## What you need to do
Copy every line of the data in which the word "Anderson" occurs.

Page-level text extractions:
====
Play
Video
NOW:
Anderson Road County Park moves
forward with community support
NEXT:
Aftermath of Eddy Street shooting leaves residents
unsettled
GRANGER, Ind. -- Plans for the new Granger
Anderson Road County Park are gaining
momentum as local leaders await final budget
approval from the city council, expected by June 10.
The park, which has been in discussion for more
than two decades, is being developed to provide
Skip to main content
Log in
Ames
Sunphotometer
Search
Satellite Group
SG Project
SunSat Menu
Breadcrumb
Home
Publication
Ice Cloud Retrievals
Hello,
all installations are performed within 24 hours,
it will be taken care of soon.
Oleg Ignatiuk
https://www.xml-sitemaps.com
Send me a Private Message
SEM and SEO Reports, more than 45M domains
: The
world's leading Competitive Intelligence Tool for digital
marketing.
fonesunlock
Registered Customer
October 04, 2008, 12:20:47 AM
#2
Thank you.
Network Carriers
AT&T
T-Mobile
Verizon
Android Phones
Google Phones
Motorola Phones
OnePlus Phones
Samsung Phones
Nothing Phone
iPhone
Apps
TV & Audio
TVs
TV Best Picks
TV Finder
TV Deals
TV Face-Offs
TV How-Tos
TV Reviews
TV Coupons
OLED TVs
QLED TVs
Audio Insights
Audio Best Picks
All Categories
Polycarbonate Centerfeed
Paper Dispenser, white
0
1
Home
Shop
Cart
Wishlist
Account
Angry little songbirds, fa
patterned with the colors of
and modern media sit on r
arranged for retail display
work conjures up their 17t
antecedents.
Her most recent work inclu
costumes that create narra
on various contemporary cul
====
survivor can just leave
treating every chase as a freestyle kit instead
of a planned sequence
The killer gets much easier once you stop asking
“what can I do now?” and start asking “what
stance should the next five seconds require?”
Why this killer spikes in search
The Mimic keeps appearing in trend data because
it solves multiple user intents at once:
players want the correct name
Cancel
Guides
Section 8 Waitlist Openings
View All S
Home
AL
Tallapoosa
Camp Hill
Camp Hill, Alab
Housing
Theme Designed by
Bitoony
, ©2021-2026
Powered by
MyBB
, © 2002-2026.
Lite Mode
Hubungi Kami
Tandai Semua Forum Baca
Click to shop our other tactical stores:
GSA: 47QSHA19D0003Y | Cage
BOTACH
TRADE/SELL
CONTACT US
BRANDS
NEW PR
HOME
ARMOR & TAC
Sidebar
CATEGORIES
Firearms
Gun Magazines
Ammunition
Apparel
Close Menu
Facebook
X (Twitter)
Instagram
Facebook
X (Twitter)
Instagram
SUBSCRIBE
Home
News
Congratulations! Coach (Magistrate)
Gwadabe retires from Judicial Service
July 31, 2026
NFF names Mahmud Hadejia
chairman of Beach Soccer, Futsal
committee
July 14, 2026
====
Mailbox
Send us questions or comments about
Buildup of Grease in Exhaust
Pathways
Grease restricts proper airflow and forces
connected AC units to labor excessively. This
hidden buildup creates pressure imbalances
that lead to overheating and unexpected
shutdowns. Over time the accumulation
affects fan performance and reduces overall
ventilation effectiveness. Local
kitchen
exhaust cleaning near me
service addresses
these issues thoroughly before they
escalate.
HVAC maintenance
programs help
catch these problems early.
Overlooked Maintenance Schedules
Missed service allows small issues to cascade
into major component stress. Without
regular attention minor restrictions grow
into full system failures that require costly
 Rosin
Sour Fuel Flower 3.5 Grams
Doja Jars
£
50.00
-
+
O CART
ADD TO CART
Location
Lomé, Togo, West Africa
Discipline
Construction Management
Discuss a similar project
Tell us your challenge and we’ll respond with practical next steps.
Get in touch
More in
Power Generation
====
## Answer to this task
Anderson Road County Park moves
Anderson Road County Park are gaining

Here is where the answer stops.